Wettkönigin gewann Nostalgiewette

Zu Gast war auch die Rapperin und Influencerin Shirin David, die mit Helene Fischer eine neue Fassung von deren Hit „Atemlos durch die Nacht“ vorstellte. Sie brachte Gottschalk mit ihrer jugendlichen Schlagfertigkeit tatsächlich etwas an seine Grenzen.

Die 28-Jährige erklärte Gottschalk, wie das Influencerleben funktioniert. Dort gehe es nicht um sportliche oder künstlerische Spitzenleistungen, es würden ganz normale Dinge geteilt. David erklärte dem staunend zuhörenden Gottschalk, dass es den Zuschauern von Videoclips besser gehe, wenn auch der Influencer einen Pickel habe und dazu stehe. „Mein Pickel fällt mir jetzt viel leichter“, sagte Gottschalk nach der kleinen Lektion.

Weil Gottschalk sich zwischendurch immer mal wieder mit den Namen der Gäste verhaspelte und etwa aus Schweighöfer Matthias Schweinsteiger machte, ließ ihn Liefers „Schweinsteiger, Stappenbeck, Schweighöfer“ als Stabreim üben.

Letzte Wettkönigin wurde Julia Reichert aus München, die bereits 2005 mit einer Kinderwette bei Gottschalk war. Reichert gewann mit einer Nostalgiewette, für die sie alle Wettkönige aus der Geschichte der Sendung mit deren Wetten in Barcodes umformte und diese Barcodes dann wieder erfolgreich mit dem richtigen Datum und Ort entschlüsselte. Sie konnte sich damit gegen eine Kandidatin durchsetzen, deren Hund englisch gesprochene Zahlen erkennen konnte und gegen einen Hühnerzüchter, der Hähne an ihrem „Kikeriki“-Ruf unterscheiden konnte.

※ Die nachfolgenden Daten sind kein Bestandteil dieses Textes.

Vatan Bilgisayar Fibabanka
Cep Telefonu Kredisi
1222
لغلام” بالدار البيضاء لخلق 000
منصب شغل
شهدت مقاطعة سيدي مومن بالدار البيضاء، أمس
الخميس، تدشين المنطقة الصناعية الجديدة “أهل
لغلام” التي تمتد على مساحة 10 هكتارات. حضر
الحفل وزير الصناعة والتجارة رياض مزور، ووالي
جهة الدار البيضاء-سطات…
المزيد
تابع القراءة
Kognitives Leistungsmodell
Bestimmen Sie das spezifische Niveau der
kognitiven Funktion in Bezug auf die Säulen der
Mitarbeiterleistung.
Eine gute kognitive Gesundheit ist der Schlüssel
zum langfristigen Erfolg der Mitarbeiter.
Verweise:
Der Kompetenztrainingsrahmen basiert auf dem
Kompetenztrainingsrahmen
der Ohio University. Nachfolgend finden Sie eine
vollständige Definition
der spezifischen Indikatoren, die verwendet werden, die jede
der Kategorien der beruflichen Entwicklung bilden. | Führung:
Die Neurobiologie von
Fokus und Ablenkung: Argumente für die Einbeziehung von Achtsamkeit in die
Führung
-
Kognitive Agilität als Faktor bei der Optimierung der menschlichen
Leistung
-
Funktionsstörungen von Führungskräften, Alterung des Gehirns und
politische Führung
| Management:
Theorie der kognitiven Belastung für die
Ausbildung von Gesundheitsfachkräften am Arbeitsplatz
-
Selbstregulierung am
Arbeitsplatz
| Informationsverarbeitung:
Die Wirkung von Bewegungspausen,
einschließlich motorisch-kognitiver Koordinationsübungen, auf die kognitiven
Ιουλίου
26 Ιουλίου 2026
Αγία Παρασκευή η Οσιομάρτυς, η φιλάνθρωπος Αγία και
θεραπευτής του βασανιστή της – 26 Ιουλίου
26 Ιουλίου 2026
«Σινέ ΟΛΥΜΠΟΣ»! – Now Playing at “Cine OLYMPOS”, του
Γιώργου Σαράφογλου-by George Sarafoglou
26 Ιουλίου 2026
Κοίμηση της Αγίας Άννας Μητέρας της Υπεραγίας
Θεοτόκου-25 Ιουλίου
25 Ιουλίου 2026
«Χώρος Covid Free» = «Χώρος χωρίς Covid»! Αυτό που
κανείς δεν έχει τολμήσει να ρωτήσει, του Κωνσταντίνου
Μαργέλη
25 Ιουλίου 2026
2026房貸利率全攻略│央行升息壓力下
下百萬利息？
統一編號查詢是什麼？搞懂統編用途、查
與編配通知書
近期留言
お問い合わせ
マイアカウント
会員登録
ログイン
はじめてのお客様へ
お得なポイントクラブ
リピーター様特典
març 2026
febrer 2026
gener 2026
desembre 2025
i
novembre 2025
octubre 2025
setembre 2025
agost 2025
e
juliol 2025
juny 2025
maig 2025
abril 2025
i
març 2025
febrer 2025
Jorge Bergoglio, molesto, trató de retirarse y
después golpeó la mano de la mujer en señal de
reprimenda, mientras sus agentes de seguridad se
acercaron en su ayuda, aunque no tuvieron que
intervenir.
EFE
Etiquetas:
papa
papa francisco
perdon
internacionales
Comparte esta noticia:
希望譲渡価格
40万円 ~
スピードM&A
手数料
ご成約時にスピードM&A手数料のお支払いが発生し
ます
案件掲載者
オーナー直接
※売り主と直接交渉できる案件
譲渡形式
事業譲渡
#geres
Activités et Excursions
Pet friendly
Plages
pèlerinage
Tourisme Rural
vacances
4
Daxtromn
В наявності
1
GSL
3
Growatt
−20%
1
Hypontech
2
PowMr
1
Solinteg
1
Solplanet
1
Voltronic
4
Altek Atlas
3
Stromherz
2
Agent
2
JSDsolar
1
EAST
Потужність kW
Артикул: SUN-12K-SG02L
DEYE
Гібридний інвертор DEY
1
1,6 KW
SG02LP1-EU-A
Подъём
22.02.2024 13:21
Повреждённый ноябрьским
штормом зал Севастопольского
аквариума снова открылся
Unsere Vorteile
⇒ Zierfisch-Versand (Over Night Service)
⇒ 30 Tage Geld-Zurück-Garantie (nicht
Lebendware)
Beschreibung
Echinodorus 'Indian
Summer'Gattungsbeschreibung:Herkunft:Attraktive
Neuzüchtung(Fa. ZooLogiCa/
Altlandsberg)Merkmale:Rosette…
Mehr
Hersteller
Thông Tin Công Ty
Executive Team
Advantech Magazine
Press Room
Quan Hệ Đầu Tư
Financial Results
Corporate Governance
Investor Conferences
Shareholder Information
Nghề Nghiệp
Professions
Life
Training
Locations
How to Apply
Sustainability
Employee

Elstner: „Beste Zeit von Thomas Gottschalk“

Spektakulär war die Außenwette, bei der acht Männer des Schweizer Seilziehclubs Stans-Oberdorf die sieben Tonnen schwere Stanserhorn-Bahn zehn Meter bergauf zogen. Dieselbe Wette gab es bereits vor 30 Jahren – doch anders als die damaligen Schweizer Kandidaten schafften es diesmal die Männer.

Das größte Kompliment machte Gottschalk dem Erfinder von „Wetten, dass…?“ und ersten Moderator der Show, Frank Elstner, der im Publikum saß. „Ich muss ganz ehrlich sagen, ich hatte nicht das Gefühl, ich bin in einer letzten Sendung. Ich hatte das Gefühl, man hat mich zur besten Zeit von Thomas Gottschalk zu einer Sendung eingeladen“, sagte Elstner zu lange anhaltendem Applaus des Publikums.

Danach ließ Elstner einen Bagger mit Entertainer und Gottschalk-Freund Mike Krüger als Beifahrer in die Offenburger Baden-Arena fahren, mit dem Gottschalk aus der Halle gebracht wurde.